Rabobank is quite real. Please check this Wikipedia entry for information about this Dutch Bank [link]. Right at the bottom are links to the various domains around the world owned by the bank itself, including the .com and .nl variants.

The .CORP you pulled from the header only means something internally to the IT services of the bank. It is not a domain name and could just as easily say "fred.bloggs". I don't pretend to know everything about the technicalities of email headers, mail servers or the way they can be set up, but based on a number of years of reading headers, what you have posted looks perfectly ok to me.

This is the reason I suggested going back to your bank for help. They will be able to contact the Dutch bank through official channels to try and sort it out for you.

It may be a simple error, or perhaps a miscommunication within the banking process, but as there is no immediate indication of a scam in progress, going to your bank would seem to be the most appropriate course of action.

i wrote this post as 'mokummer' - i am not the same as 'carrot end' - who asked the question.
i'm dutch. i know a little bit how the websites of dutch banks work. i have more info about this particular situation than i can write down here - this being an open forum. 'carrot end' and 'mokummer' are just puzzled about technicalities of which you seem to be much more aware. having read (privately) another email in this case, i'm almost sure 'carrot end' was into a scam situation, most likely to get banking and/or identity details. by profession, i am a dutch text editor - i found a few questionable irregularities. 'carrot end' tried to google translate the dutch parts of the mail correspondance with the 'booking guy', but got lost...

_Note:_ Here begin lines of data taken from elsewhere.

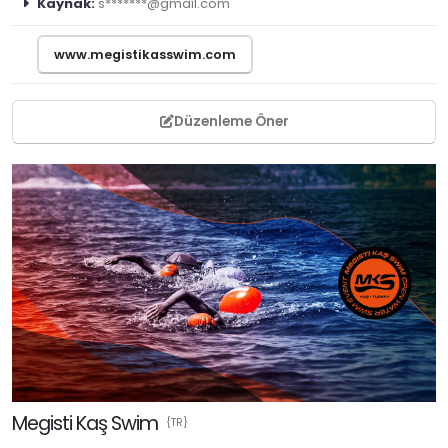
Kaynak:
s*******@gmail.com
www.megistikasswim.com
Düzenleme Öner
Megisti Kaş Swim
{TR}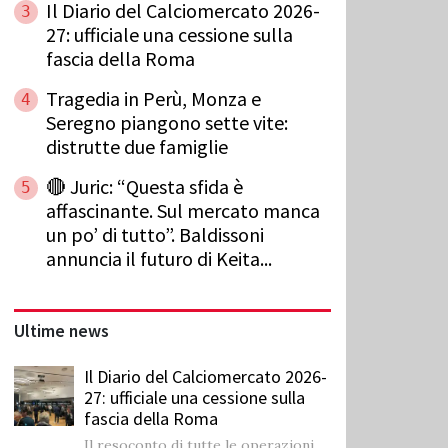
Il Diario del Calciomercato 2026-
3
27: ufficiale una cessione sulla
fascia della Roma
Tragedia in Perù, Monza e
4
Seregno piangono sette vite:
distrutte due famiglie
🔴 Juric: “Questa sfida è
5
affascinante. Sul mercato manca
un po’ di tutto”. Baldissoni
annuncia il futuro di Keita...
Ultime news
Il Diario del Calciomercato 2026-
27: ufficiale una cessione sulla
fascia della Roma
Il resoconto di tutte le operazioni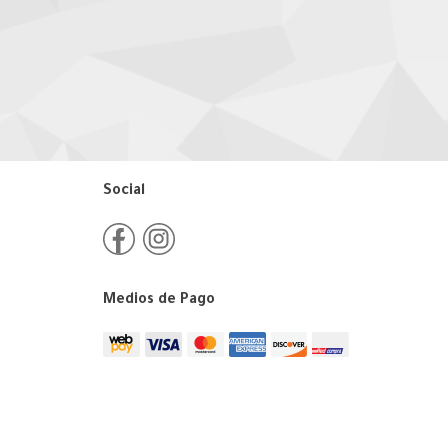
Social
Medios de Pago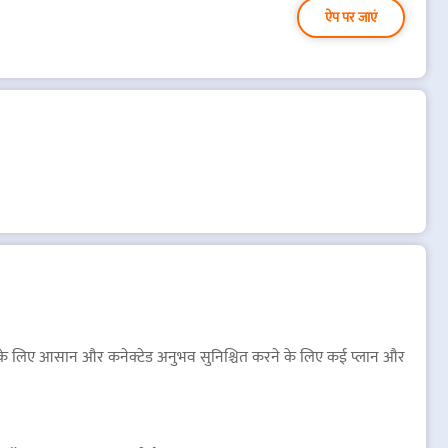
ऐप पर जाएं
ज़र के लिए आसान और कनेक्टेड अनुभव सुनिश्चित करने के लिए कई प्लान और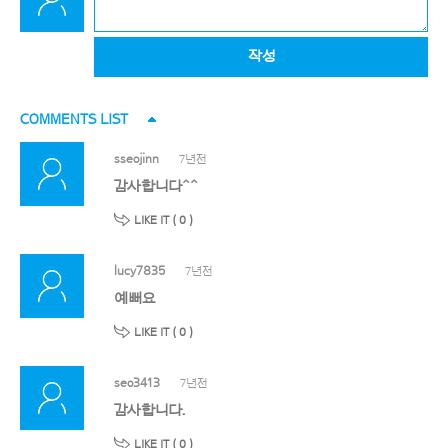
작성
COMMENTS LIST
sseojinn
7년전
감사합니다^^
LIKE IT (
0
)
lucy7835
7년전
예뻐요
LIKE IT (
0
)
seo3413
7년전
감사합니다.
LIKE IT (
0
)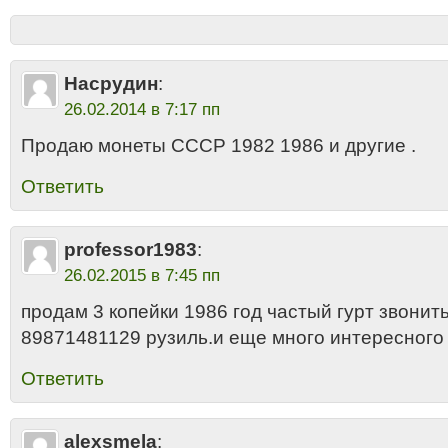
Насрудин
:
26.02.2014 в 7:17 пп
Продаю монеты СССР 1982 1986 и другие .
Ответить
professor1983
:
26.02.2015 в 7:45 пп
продам 3 копейки 1986 год частый гурт звонит
89871481129 рузиль.и еще много интересного
Ответить
alexsmela
: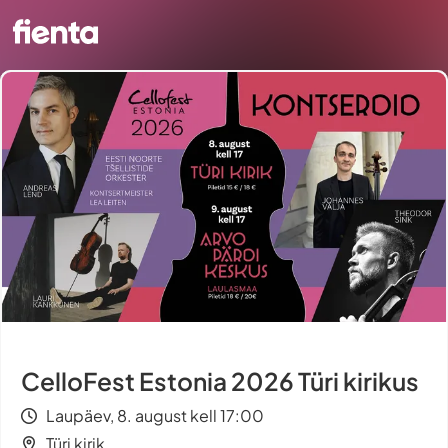
CelloFest Estonia 2026 Türi kirikus
Laupäev, 8. august kell 17:00
Türi kirik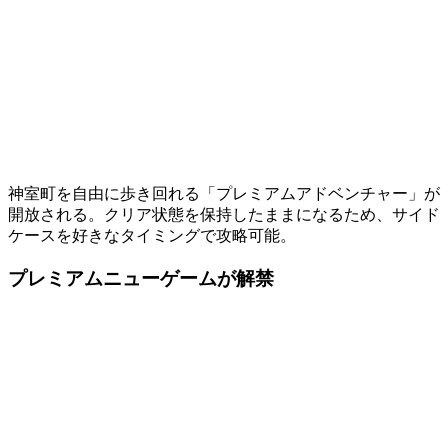
神室町を自由に歩き回れる「プレミアムアドベンチャー」が
開放される。クリア状態を保持したままになるため、サイド
ケースを好きなタイミングで攻略可能。
プレミアムニューゲームが解禁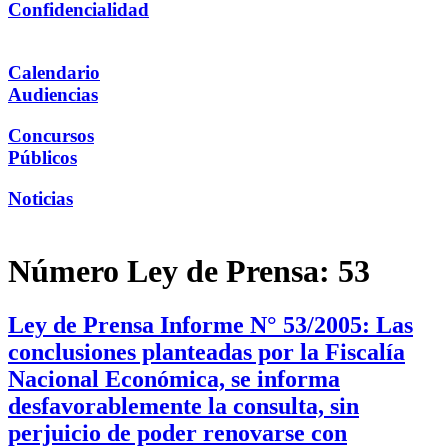
Confidencialidad
Calendario
Audiencias
Concursos
Públicos
Noticias
Número Ley de Prensa:
53
Ley de Prensa Informe N° 53/2005: Las
conclusiones planteadas por la Fiscalía
Nacional Económica, se informa
desfavorablemente la consulta, sin
perjuicio de poder renovarse con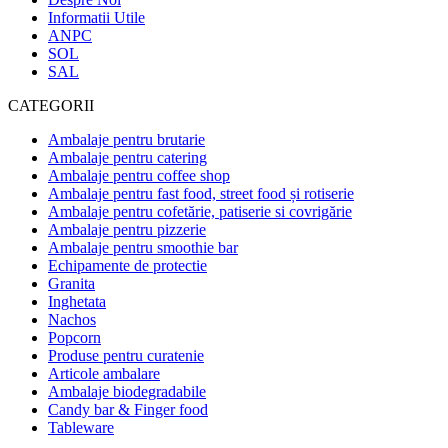
Informatii Utile
ANPC
SOL
SAL
CATEGORII
Ambalaje pentru brutarie
Ambalaje pentru catering
Ambalaje pentru coffee shop
Ambalaje pentru fast food, street food și rotiserie
Ambalaje pentru cofetărie, patiserie si covrigărie
Ambalaje pentru pizzerie
Ambalaje pentru smoothie bar
Echipamente de protectie
Granita
Inghetata
Nachos
Popcorn
Produse pentru curatenie
Articole ambalare
Ambalaje biodegradabile
Candy bar & Finger food
Tableware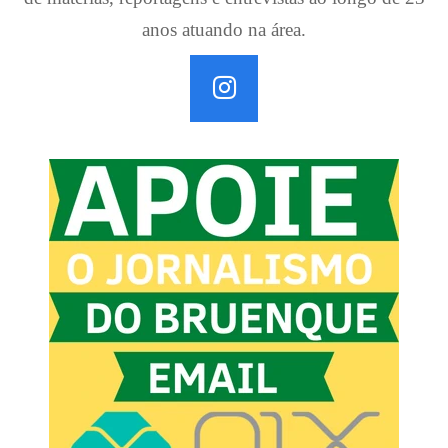
anos atuando na área.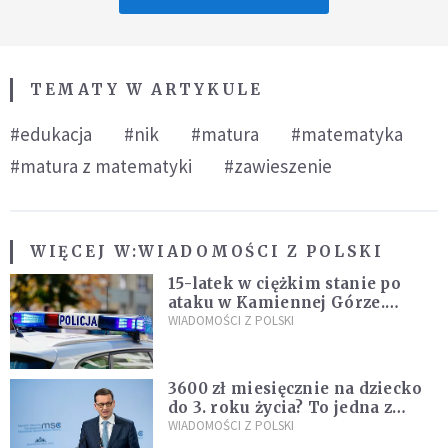
TEMATY W ARTYKULE
#edukacja
#nik
#matura
#matematyka
#matura z matematyki
#zawieszenie
WIĘCEJ W:
WIADOMOŚCI Z POLSKI
15-latek w ciężkim stanie po
ataku w Kamiennej Górze.
Policja zatrzymała dwóch
WIADOMOŚCI Z POLSKI
nastolatków
3600 zł miesięcznie na dziecko
do 3. roku życia? To jedna z
propozycji programu "Rozwój
WIADOMOŚCI Z POLSKI
Plus"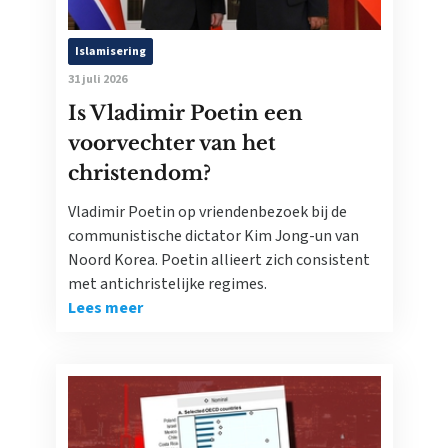
Islamisering
31 juli 2026
Is Vladimir Poetin een
voorvechter van het
christendom?
Vladimir Poetin op vriendenbezoek bij de
communistische dictator Kim Jong-un van
Noord Korea. Poetin allieert zich consistent
met antichristelijke regimes.
Lees meer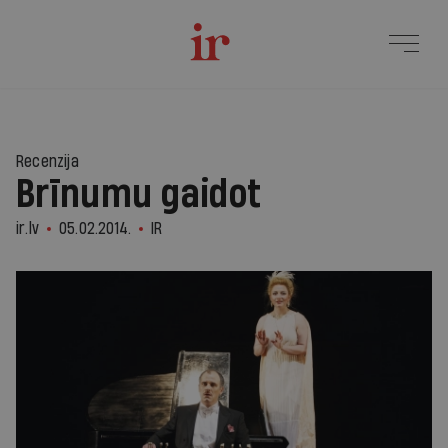
Recenzija
Brīnumu gaidot
ir.lv
05.02.2014.
IR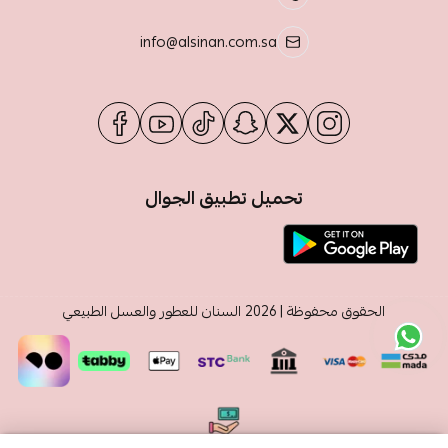
info@alsinan.com.sa
تحميل تطبيق الجوال
الحقوق محفوظة | 2026
السنان للعطور والعسل الطبيعي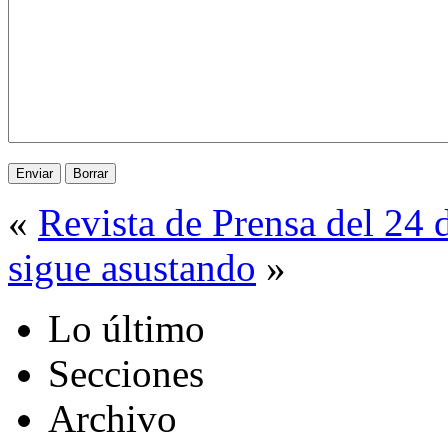
«
Revista de Prensa del 24
sigue asustando
»
Lo último
Secciones
Archivo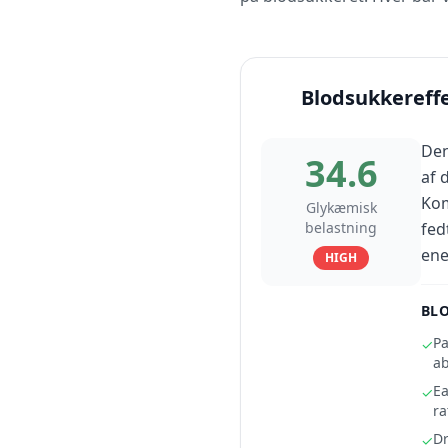
Blodsukkereff
Den
34.6
af 
Kom
Glykæmisk
belastning
fed
ene
HIGH
BLO
Pa
✓
ab
Ea
✓
ra
Dr
✓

thanks a lot for your support - much appreciated!

i have more info about this particular situation than i can write down here - this being an open forum.

Witholding information prevents quality analysis by return, you could be witholding a vital piece of evidence. I cannot possibly assist any further.

Welcome here Carrottop.

For an international transfer banks only need the name of the account holder (or company name) account number, IBAN or bic number. And this:

"Name Fully written.
Place of birth
Nationality
Male or female of account holder"

is not needed. If your client gets back to you saying the transfer won't work and they want to send a cheque, then you know it's a scam! Could you post the emails from the client with headers?

Thanks everyone for looking at this. I will speak to our bank again tomorrow and ask them to contact the Dutch bank themselves to see if the customer service adviser in the email exists.

If it looks like a real email from the Dutch bank then it gets more confusing!

I haven't posted the guests email header simply because it is their business email address and on the off chance this is real I do not want them being fetched by google as scammers.

However if tomorrow our bank cannot find a real bank trail I will post so you can see that info. We did speak to our bank when the original request came in and they assured us they only needed the details David confirmed and would never make a request for those personal details.

I will update tomorrow after speaking to our bank.